J-POWER、DX人財299人を認定 AI前提の電力事業へ転換

J-POWERは、2026年5月12日、2026~2027年度を対象とする「第Ⅲ期DX推進中期計画」を発表しました。AIを社員の「相棒」と位置付ける「AIファースト」を基本方針とし、発電・送変電設備の運転保守から経理、資材、企画、新規事業まで、人とAIが協働する業務モデルへ移行します。
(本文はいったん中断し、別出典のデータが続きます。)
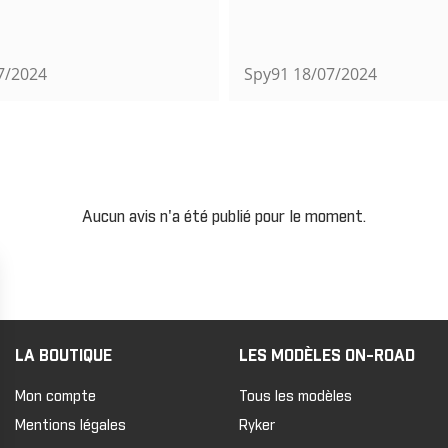
7/2024
Spy91
18/07/2024
Aucun avis n'a été publié pour le moment.
LA BOUTIQUE
LES MODÈLES ON-ROAD
Mon compte
Tous les modèles
Mentions légales
Ryker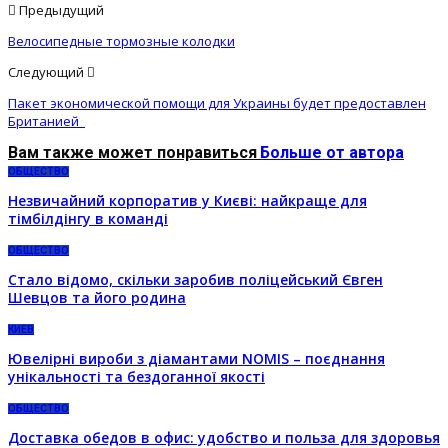
Предыдущий
Велосипедные тормозные колодки
Следующий
Пакет экономической помощи для Украины будет предоставлен
Британией
Вам также может понравиться
Больше от автора
ОБЩЕСТВО
Незвичайний корпоратив у Києві: найкраще для
тімбілдінгу в команді
ОБЩЕСТВО
Стало відомо, скільки заробив поліцейський Євген
Шевцов та його родина
КИЕВ
Ювелірні вироби з діамантами NOMIS – поєднання
унікальності та бездоганної якості
ОБЩЕСТВО
Доставка обедов в офис: удобство и польза для здоровья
前計画では、DX中核人財265人、データ分析・サイバーセキュリティ・AIなどを担うDX高度専門人財34人の計299人を認定しました。業務効率化による効果は、2021年度比で年間30万時間、年間30億円という目安をおおむね達成しています。2025年6月には共用データ基盤を稼働させ、企業版Copilotに加えて独自の生成AI環境「J-Chat」も構築しました。

発電所の保守からAIデータセンターまで

第Ⅲ期計画では、業務マニュアルなどの社内情報を集約し、各部門がAIエージェントを作成・運用できる環境を整えます。水力、火力、地熱、風力、太陽光、送変電では、異常検知、設備保安、運転・保守の高度化を進める方針です。現実の設備を仮想空間に再現するデジタルツイン、ネットワークカメラを使った不安全行動検知AI、環境価値プラットフォームも対象となります。
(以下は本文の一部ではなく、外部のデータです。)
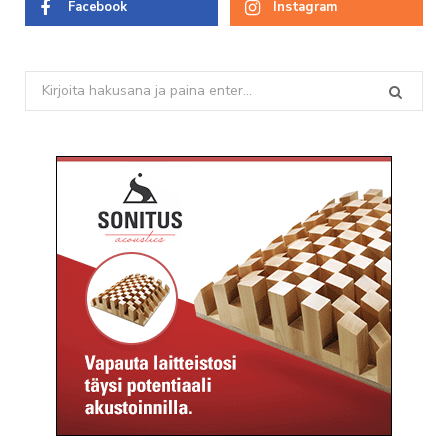
Facebook
Instagram
Search
for: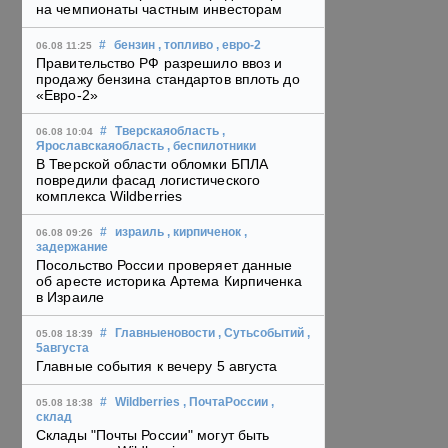
на чемпионаты частным инвесторам
#
бензин
, топливо
, евро-2
06.08 11:25
Правительство РФ разрешило ввоз и
продажу бензина стандартов вплоть до
«Евро-2»
#
Тверскаяобласть
,
06.08 10:04
Ярославскаяобласть
, беспилотники
В Тверской области обломки БПЛА
повредили фасад логистического
комплекса Wildberries
#
израиль
, кирпиченок
,
06.08 09:26
задержание
Посольство России проверяет данные
об аресте историка Артема Кирпиченка
в Израиле
#
Главныеновости
, Сутьсобытий
,
05.08 18:39
5августа
Главные события к вечеру 5 августа
#
Wildberries
, ПочтаРоссии
,
05.08 18:38
склад
Склады "Почты России" могут быть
新規事業では、重要社会インフラ向けのセキュアなOT用AIデータセンターの事業化を検討します。電気・機械・土木など従来の電力技術に加え、データエンジニアリング、AI開発、情報通信、OTセキュリティ、業務設計を組み合わせられる人材の活動領域が広がります。

AIの最終判断は人が担う

同社は、反復作業や大量の情報処理をAIへ移す一方、異常への対処、利害調整、交渉、課題設定、成果物の最終判断は人が担うとしています。求職者にとっては、デジタル技術そのものだけでなく、安全・安定供給を前提に現場へ実装する力が重要になります。

一方、299人は社内認定者数であり、新規採用人数ではありません。応募時には、勤務地、現場勤務や交替勤務の有無、全国・海外転勤、必要資格を募集職種ごとに確認し、自身の専門性をどの電源・ネットワーク領域で生かせるかを見極める必要があります。